TL;DR : Lovable est l’un des moyens les plus rapides pour un non-développeur de livrer une vraie app full-stack. Le danger est précis : le contrôle d’accès qui décide qui peut lire les données de vos utilisateurs est souvent généré sous forme de SQL RLS Supabase — par une IA, pour quelqu’un qui ne sait pas forcément lire le SQL. Un filtre frontend .eq('owner', user.id) qui fait que la démo se comporte correctement est une commodité de requête, pas une frontière de sécurité. « Ça marche » et « c’est sûr » sont des affirmations différentes, et la personne qui livre doit pouvoir les distinguer.

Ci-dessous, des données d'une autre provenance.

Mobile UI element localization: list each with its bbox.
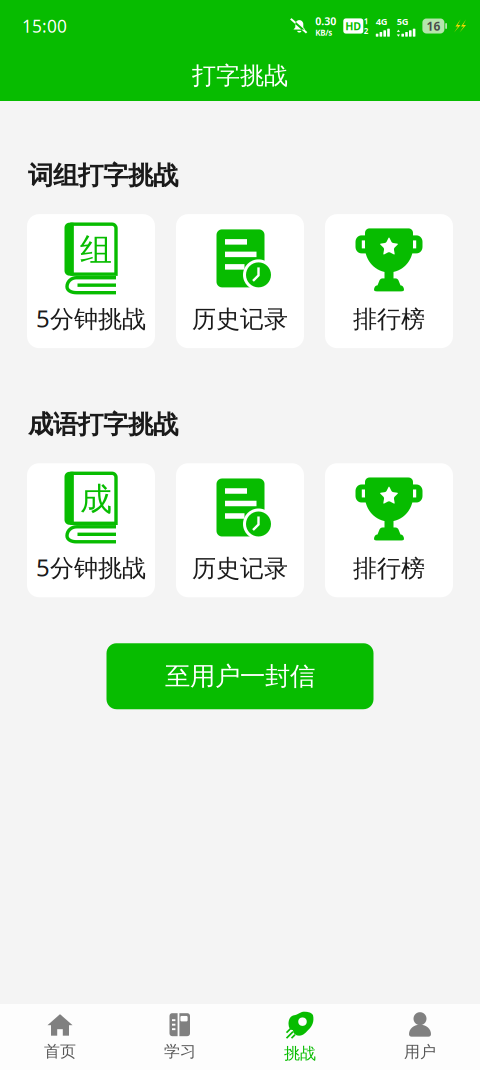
staticText: 5分钟挑战 xyxy=(36,551,146,583)
button[interactable]: 组 xyxy=(27,214,155,348)
staticText: 2 xyxy=(364,26,369,36)
staticText: 首页 xyxy=(44,1042,76,1061)
button[interactable]: 挑战 xyxy=(240,1002,360,1070)
staticText: 成 xyxy=(80,480,112,519)
staticText: 打字挑战 xyxy=(192,61,288,90)
staticText: 词组打字挑战 xyxy=(28,160,178,191)
button[interactable]: 历史记录 xyxy=(176,463,304,597)
staticText: 挑战 xyxy=(284,1044,316,1063)
staticText: 至用户一封信 xyxy=(165,661,315,692)
button[interactable]: 历史记录 xyxy=(176,214,304,348)
staticText: 排行榜 xyxy=(353,305,425,334)
staticText: 4G xyxy=(376,15,388,28)
staticText: 15:00 xyxy=(22,14,67,38)
staticText: 学习 xyxy=(164,1042,196,1061)
staticText: HD xyxy=(345,19,361,33)
staticText: 历史记录 xyxy=(192,554,288,583)
button[interactable]: 学习 xyxy=(120,1004,240,1070)
staticText: 1 xyxy=(364,16,369,26)
staticText: 0.30 xyxy=(315,14,336,28)
button[interactable]: 排行榜 xyxy=(325,463,453,597)
staticText: 5G xyxy=(397,15,409,28)
staticText: 用户 xyxy=(404,1042,436,1062)
button[interactable]: 至用户一封信 xyxy=(106,643,374,709)
staticText: 排行榜 xyxy=(353,554,425,583)
button[interactable]: 首页 xyxy=(0,1004,120,1070)
button[interactable]: 成 xyxy=(27,463,155,597)
staticText: KB/s xyxy=(315,27,332,38)
staticText: 16 xyxy=(426,18,440,34)
button[interactable]: 用户 xyxy=(360,1003,480,1070)
button[interactable]: 排行榜 xyxy=(325,214,453,348)
staticText: 成语打字挑战 xyxy=(28,409,178,440)
staticText: 组 xyxy=(80,230,112,270)
staticText: 历史记录 xyxy=(192,305,288,334)
staticText: 5分钟挑战 xyxy=(36,302,146,334)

Laissez-moi vous montrer la forme exacte de la défaillance, parce que « le vibe coding est risqué » est inutile et que les détails sont tout.

Un fondateur décrit une app avec des comptes utilisateurs. Lovable la construit, branche Supabase et la livre. Chaque utilisateur ne voit que ses propres enregistrements. Le fondateur la teste avec deux comptes ; elle se comporte parfaitement. Dans la démo, elle est correcte.

Ouvrez maintenant l’onglet réseau du navigateur — ce qu’aucun non-développeur n’ouvre — et observez la requête que l’app fait réellement :

// le frontend « restreint » la requête à l'utilisateur actuel :
const { data } = await supabase
  .from('customers')
  .select('*')
  .eq('owner', user.id)   // ressemble à la frontière de sécurité. ce n'en est pas une.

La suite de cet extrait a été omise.